En Iran, tous les chrétiens ne bénéficient pas du même statut. Présents dans le pays dès le IIe siècle comme en témoigne la construction des premières églises dans le nord de l’espace perse, les chrétiens d’Iran sont historiquement répartis entre l’Église arménienne d’Iran et l’Église d’Orient, composée de l’Église assyrienne et de l’Église chaldéenne. À cette mosaïque ethnico-religieuse, il faut ajouter les catholiques latins et les nombreuses Églises protestantes. Toutefois, seules les minorités religieuses implantées de longue date sont reconnues par la Constitution de 1979.

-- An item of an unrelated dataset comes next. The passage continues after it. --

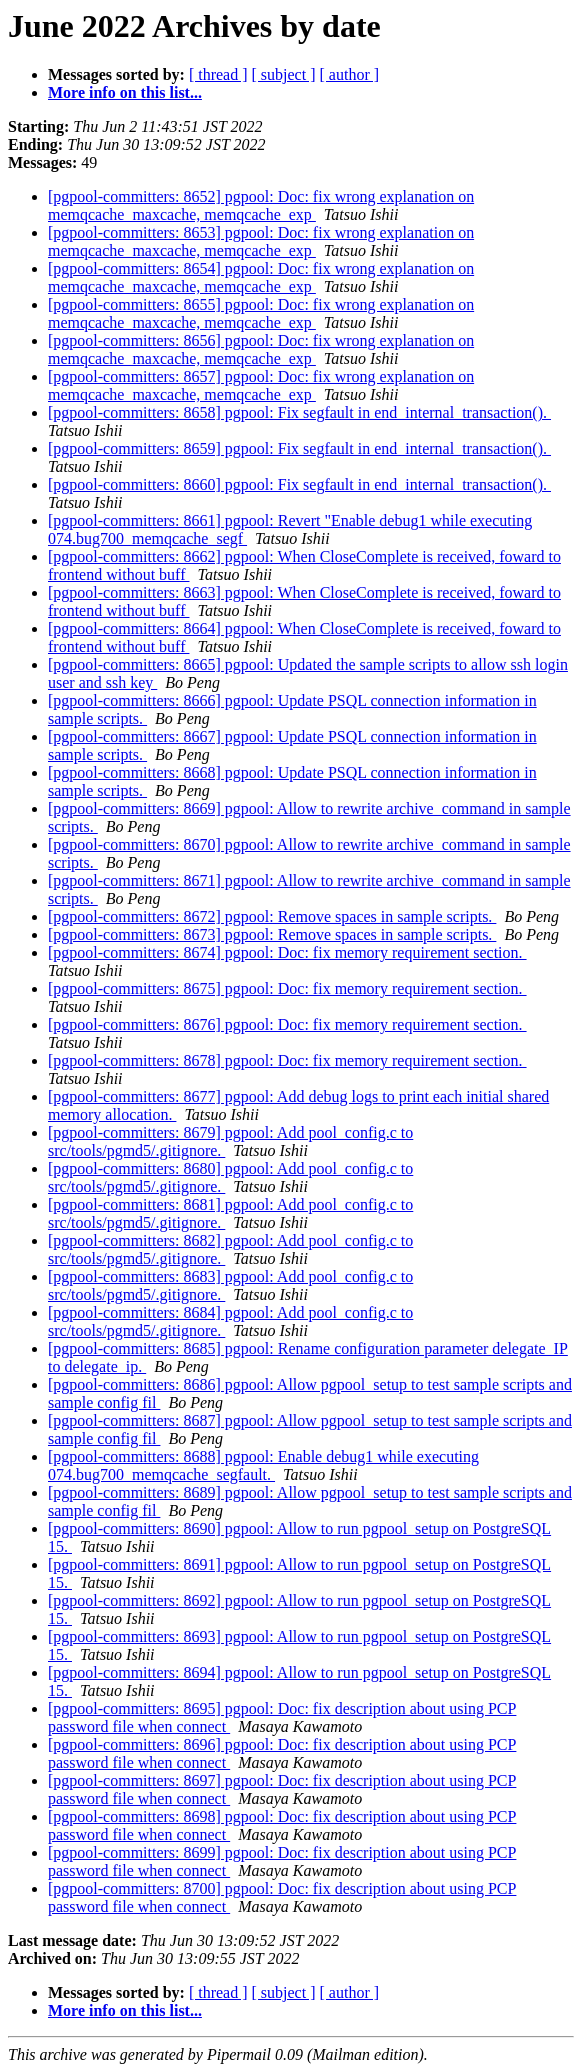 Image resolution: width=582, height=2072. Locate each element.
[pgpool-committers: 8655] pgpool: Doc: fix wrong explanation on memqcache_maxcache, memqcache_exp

Basées sur la charia, les lois iraniennes confèrent à ces communautés le statut de dhimmis. À ce titre, les assyro-chaldéens peuvent élire un représentant au Majlis, le Parlement iranien, contre deux pour les Arméniens, et ces communautés jouissent d’une certaine liberté de culte et sont autorisées à boire de l’alcool. « Les limites, explique à L’Orient-Le Jour Clément Therme, chercheur à l’IISS de Londres (International Institute for Strategic Studies), étant le prosélytisme et l’apostasie, qui sont punis par la loi islamique. » Limites auxquelles il faut ajouter notamment l’interdiction de l’accès pour les chrétiens à certaines professions comme officier de l’armée ou magistrat, et celle pour un homme chrétien de se marier à une femme musulmane. « Mais en Iran, il y a une tolérance sociale. À la différence de l’Irak et de l’Afghanistan, ou même de la Turquie, la situation est plus favorable. Il n’y a pas de crimes antichrétiens par exemple. La société est beaucoup plus ouverte sur la relation entre différentes communautés que la théocratie qui, par définition, est prosélyte », nuance le chercheur.